▸ Exercise directions
Of all the entries below, only the lines from the one with "National Library." up to and including the one with "Women's Health Clinic Services" are to be duplicated exactly.
○ ○ ○
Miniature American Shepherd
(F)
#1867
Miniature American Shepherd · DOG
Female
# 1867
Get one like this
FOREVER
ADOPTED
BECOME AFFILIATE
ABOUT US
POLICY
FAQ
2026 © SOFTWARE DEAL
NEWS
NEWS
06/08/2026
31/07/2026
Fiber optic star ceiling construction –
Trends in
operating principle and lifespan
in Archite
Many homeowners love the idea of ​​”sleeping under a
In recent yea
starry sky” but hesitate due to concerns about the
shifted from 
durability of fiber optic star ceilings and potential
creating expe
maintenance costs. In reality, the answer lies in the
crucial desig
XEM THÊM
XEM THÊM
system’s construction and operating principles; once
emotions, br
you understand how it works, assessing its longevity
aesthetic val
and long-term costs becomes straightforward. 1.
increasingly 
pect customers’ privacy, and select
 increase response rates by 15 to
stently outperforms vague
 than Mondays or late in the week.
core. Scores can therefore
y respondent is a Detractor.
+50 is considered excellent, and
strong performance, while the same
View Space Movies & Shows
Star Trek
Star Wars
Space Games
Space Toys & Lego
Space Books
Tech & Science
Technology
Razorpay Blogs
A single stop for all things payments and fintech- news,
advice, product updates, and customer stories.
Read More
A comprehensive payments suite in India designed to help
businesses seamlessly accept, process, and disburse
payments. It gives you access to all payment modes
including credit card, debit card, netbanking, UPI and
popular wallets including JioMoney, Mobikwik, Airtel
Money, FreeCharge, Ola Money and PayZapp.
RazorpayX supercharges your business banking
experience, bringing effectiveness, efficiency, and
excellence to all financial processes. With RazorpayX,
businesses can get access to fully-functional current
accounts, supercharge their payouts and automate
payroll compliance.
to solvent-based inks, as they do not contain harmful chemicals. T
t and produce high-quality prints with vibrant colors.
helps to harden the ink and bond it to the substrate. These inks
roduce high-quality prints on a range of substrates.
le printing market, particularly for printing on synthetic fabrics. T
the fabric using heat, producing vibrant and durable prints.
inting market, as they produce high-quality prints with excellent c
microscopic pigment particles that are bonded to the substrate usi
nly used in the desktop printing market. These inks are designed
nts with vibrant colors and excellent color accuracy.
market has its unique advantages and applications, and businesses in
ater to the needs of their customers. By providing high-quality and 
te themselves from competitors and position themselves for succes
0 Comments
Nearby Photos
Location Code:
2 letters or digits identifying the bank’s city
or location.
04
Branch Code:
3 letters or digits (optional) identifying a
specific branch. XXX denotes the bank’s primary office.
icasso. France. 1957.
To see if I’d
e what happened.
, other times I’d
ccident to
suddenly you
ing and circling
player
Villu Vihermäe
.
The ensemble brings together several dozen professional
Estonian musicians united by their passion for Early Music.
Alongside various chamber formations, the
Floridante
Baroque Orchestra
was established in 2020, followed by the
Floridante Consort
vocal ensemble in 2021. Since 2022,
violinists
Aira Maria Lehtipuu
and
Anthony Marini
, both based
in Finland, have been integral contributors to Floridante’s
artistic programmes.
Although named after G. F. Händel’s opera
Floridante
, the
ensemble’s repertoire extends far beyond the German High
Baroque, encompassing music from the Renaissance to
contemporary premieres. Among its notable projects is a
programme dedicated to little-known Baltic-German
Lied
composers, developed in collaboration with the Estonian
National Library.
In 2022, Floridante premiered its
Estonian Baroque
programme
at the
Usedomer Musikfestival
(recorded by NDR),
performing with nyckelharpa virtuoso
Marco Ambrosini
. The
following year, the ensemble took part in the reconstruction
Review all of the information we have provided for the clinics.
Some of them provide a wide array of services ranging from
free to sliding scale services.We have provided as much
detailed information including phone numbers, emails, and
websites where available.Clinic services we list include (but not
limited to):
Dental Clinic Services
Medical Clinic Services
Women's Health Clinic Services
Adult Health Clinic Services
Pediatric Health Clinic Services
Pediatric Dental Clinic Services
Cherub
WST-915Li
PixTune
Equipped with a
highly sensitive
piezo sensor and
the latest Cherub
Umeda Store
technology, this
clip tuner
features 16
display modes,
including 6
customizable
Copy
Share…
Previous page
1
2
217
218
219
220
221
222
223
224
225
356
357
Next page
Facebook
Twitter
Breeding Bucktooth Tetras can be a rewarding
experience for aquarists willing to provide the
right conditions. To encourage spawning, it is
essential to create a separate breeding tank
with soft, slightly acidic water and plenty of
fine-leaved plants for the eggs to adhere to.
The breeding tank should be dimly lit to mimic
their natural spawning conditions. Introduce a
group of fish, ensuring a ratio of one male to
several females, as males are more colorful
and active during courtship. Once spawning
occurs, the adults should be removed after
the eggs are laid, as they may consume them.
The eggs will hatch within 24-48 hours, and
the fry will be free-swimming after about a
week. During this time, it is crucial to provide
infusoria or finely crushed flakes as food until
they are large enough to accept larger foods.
○ ○ ○
▸ Answer for the task
National Library.
In 2022, Floridante premiered its
Estonian Baroque
programme
at the
Usedomer Musikfestival
(recorded by NDR),
performing with nyckelharpa virtuoso
Marco Ambrosini
. The
following year, the ensemble took part in the reconstruction
Review all of the information we have provided for the clinics.
Some of them provide a wide array of services ranging from
free to sliding scale services.We have provided as much
detailed information including phone numbers, emails, and
websites where available.Clinic services we list include (but not
limited to):
Dental Clinic Services
Medical Clinic Services
Women's Health Clinic Services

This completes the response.